As I pulled them down and made my way back to her living room, I paused at the bed where my dear grandfather slept for 36 years. His bedroom had been closed up since he left for a rest home in Turlock only to never return. I hadn't been in this room since his passing in July 2007.

The box was a treasure. His slides hadn't been viewed in decades and they allowed me to see life through his viewfinder. You see, when I was young, I felt especially close to my granddad. The older I got, the less I connected with him. He was a silent man who worked hard on a grape ranch in Livingston; he worked when it was blistering hot in the summer and he worked when it was bone-chilling cold in the winter. None of the slides, however, show him at work. He recorded the times he spent with my grandmother fishing and camping at Indian Flats on that hot hellish canyon west of El Portal. Or the family picnics, backyard gatherings, the road trips to Arizona. Mostly the slides were taken the times they visited children who moved away.

Because I was his first grandchild, many of the shots are of me. As I raised slide after slide to the light and struggled to make out familiar faces, I could see that brown curly headed boy with impish grin appear more often than not. The slides showed me something that I forgot with the years: a special bond between grandfather and grandson. I don't know if I fully appreciated that fact until I saw the slides through adult eyes. It saddens me to know it now - now that he is gone.

My favorite of all the transparencies is of my grandfather and I sitting in the saddle on his horse. A lump developed in my throat when I recalled the bond that was there but slowly subsided. I was also sad because I have no memory of him taking me on a horse ride.

There was another photo that gripped me. The year: 1963. In it, Nana is holding me, and my Mom is holding my brother Kevin, in front of 2108 Seventh Street, Ceres.
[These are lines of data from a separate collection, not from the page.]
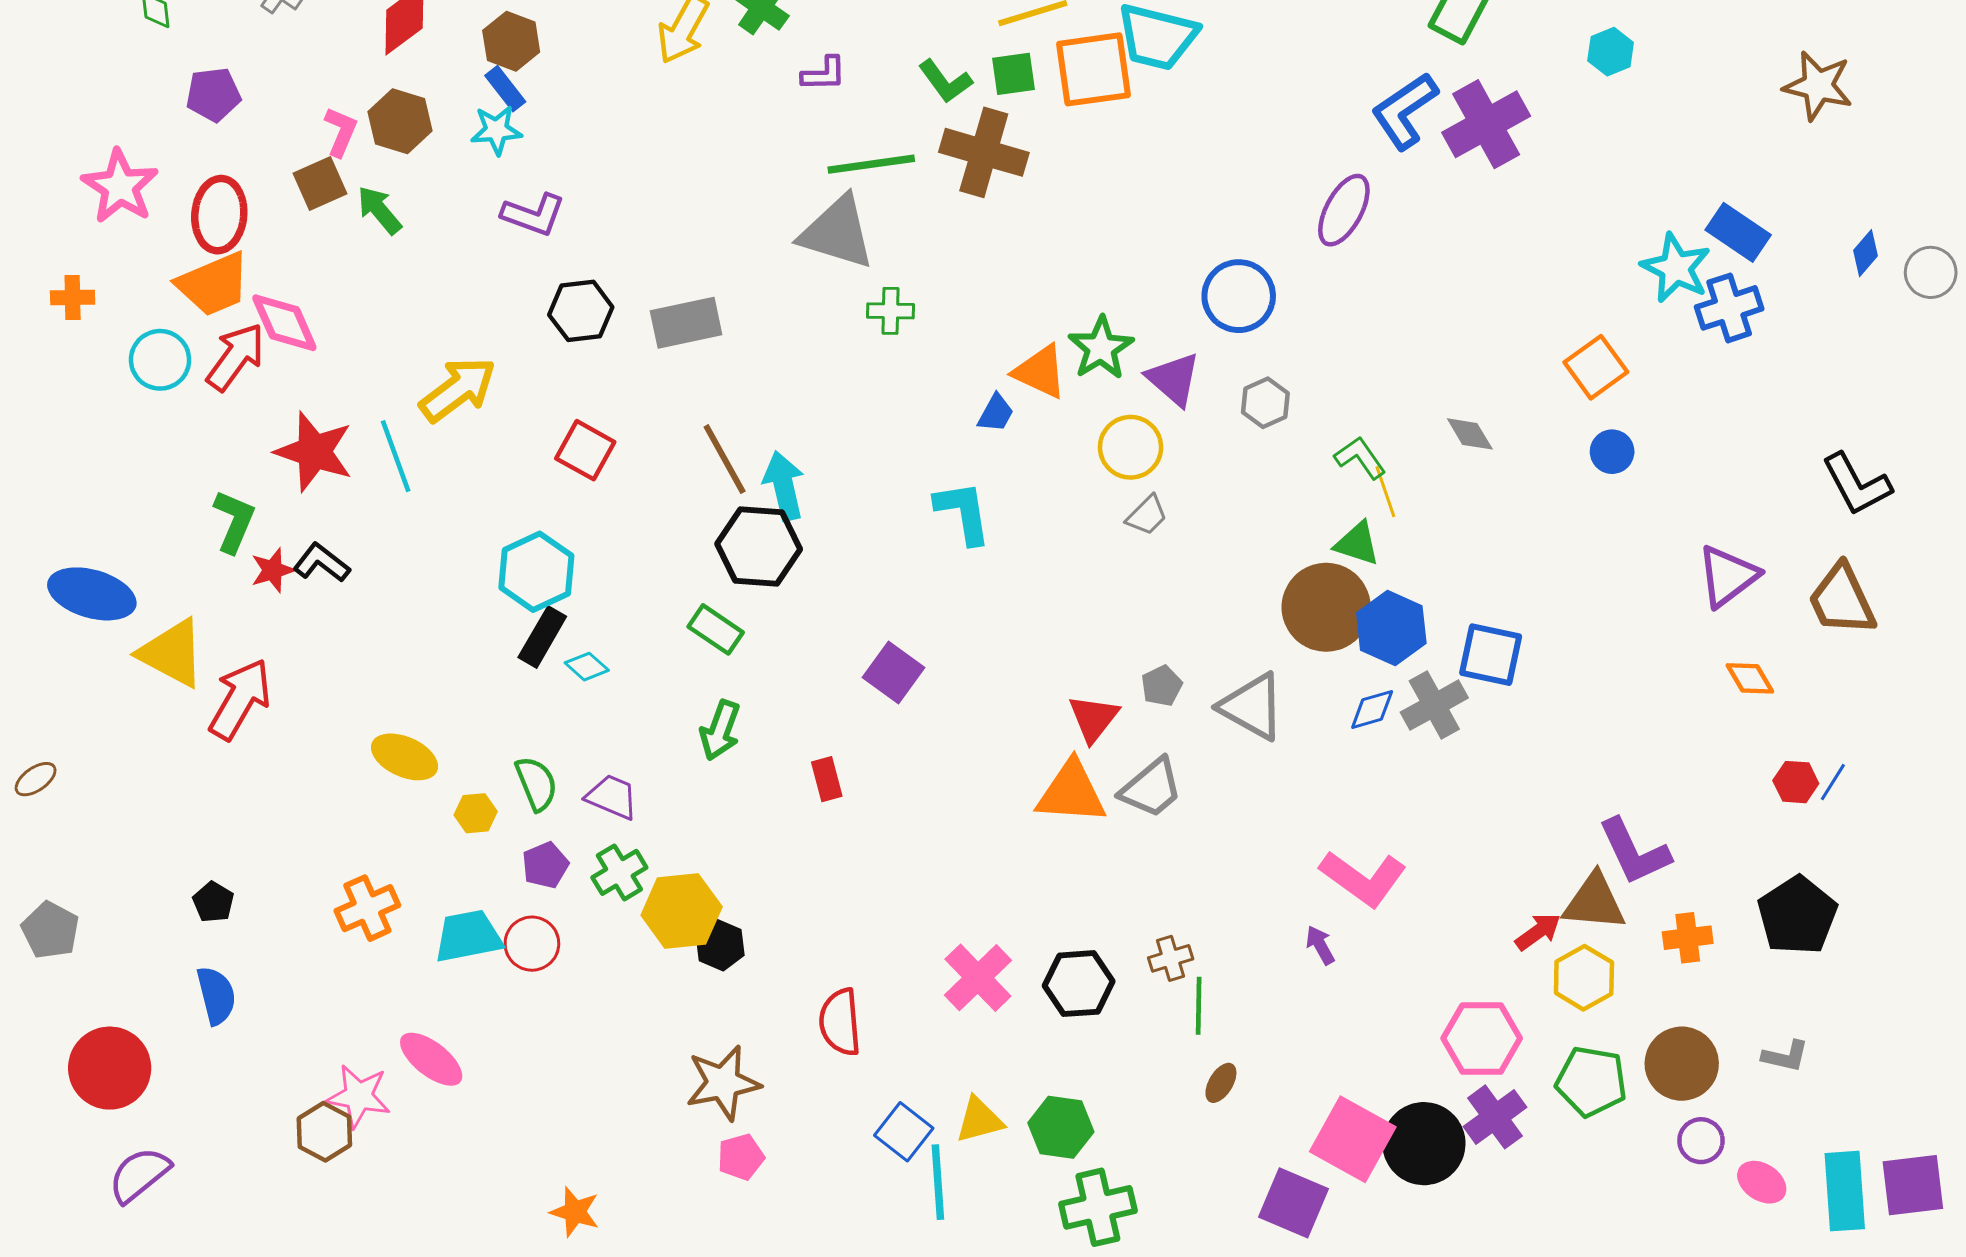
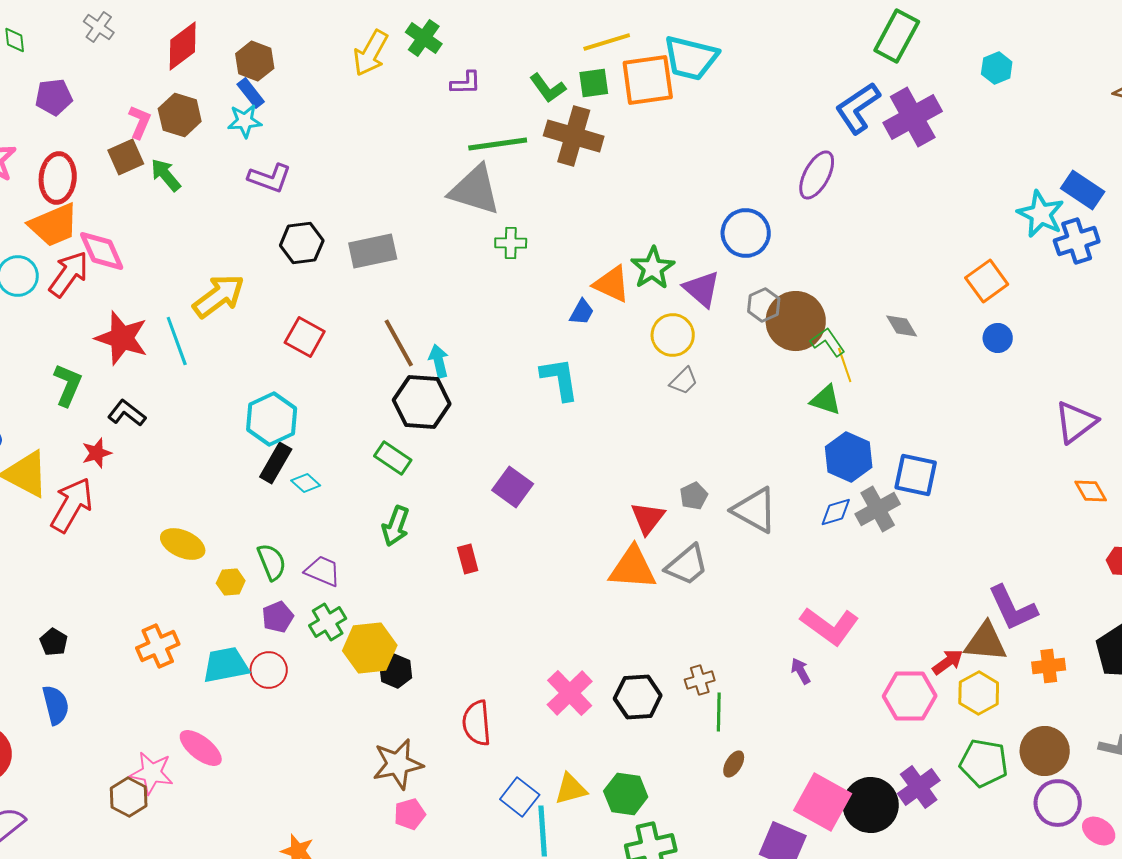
cyan arrow: (784, 486) -> (439, 361), size x0.7
red star: (273, 570) -> (97, 453), moved
brown circle: (1326, 607) -> (796, 321), moved
pink hexagon: (1482, 1038) -> (910, 696), moved
purple circle: (1701, 1141) -> (1058, 803), size x1.5

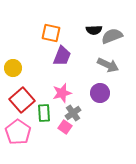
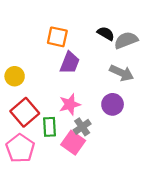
black semicircle: (94, 30) -> (106, 33), turned -147
pink square: (65, 127) -> (73, 143), size x1.5

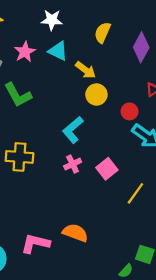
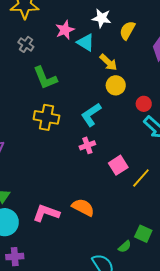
white star: (52, 20) -> (102, 18), moved
pink star: (25, 52) -> (65, 30), moved
yellow cross: (19, 157) -> (46, 117), moved
pink square: (107, 169) -> (118, 165), moved

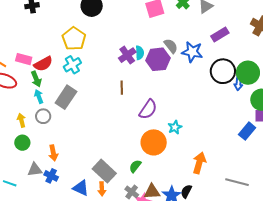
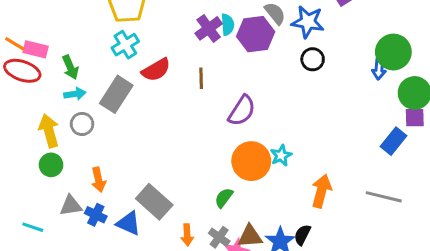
pink rectangle: (24, 59) -> (36, 49), moved
red semicircle: (43, 64) -> (156, 70), moved
black circle: (223, 71) -> (313, 59), moved, size x0.6
cyan arrow: (39, 96) -> (75, 94), turned 104
yellow arrow: (21, 120) -> (49, 131), size x1.5
cyan star: (175, 127) -> (281, 155), moved
gray rectangle: (104, 171) -> (154, 202), moved
gray line: (237, 182) -> (384, 197), moved
blue triangle: (81, 188) -> (129, 223), moved
orange arrow: (102, 189) -> (187, 235), moved

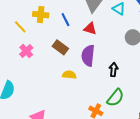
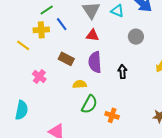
blue line: (65, 20) -> (62, 24), moved
pink cross: (26, 51) -> (39, 77), moved
green semicircle: (115, 98) -> (89, 104), moved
Another mother and her two boys are also in the photo.

My grandfather's sister, Dorothy Holland, lived in that house with her husband Jack Holland, who was one of the first offset printers in Stanislaus County. I doubt if he knew that his great-nephew of his living in the Bay area would later become the editor of the Ceres Courier.

I remember visiting their house many times. I especially took to their sons, Gary and Larry Holland, who were older than me. I remember playing in the backyard and watching TV as the adults visited for what seemed forever. I remember once when Gary and Larry led Kevin and I to Richland Market for sodas.

In those days Ceres was only a couple of thousand people big, Whitmore Avenue was a two-lane road, and Richland Market was located in what is now Richland Ace Hardware. Hatch Road was still packed tightly on both sides with orchards and no businesses.

In 1966 we moved to Modesto to be close to family. One evening Gary got permission to take me for a ride in his vehicle to a park (which had to have been Whitmore Park) where he met friends and goofed around like teens do. Gary liked to drive.

In was 10 in November, 1971, when Gary was killed in a car crash near La Grange. He lost control on a curve and rolled off the road and died in the wreckage. I came to realize at the moment of hearing that horrible news how brief life is, and how dangerous the world could be.

I can't forget how devastated the Hollands were. Nor will I forget how Aunt Dorothy recalled for everywhere what she was doing the exact moment the dreadful call came in: She was watching TV and remembered a commercial for the TV series "Big Valley" was on with Barbara Stanwyck uttering a famous line.

I rue the day that sin entered the world and we were all destined to die. Some of us, like Gary, die young. Some of us grow old and fade away, like my grandfather. So many others in that slide collection are gone, taken by drugs or cancer or old age. It seems cruel to able to hold up a slide to see healthy people enjoying life in the sun in sharp, crisp Kodachrome colors, only to know that they aged, their bodies failed and they moved on. As will I.

I believe most of us have thoughts of life after death. Some don't believe in it. Most do. I cling to that hope. In that blink of an eye, I believe that Jesus will usher me into His place where all those people in the slides will be found celebrating like nothing ever happened.

And I don't suspect we'll need cameras there.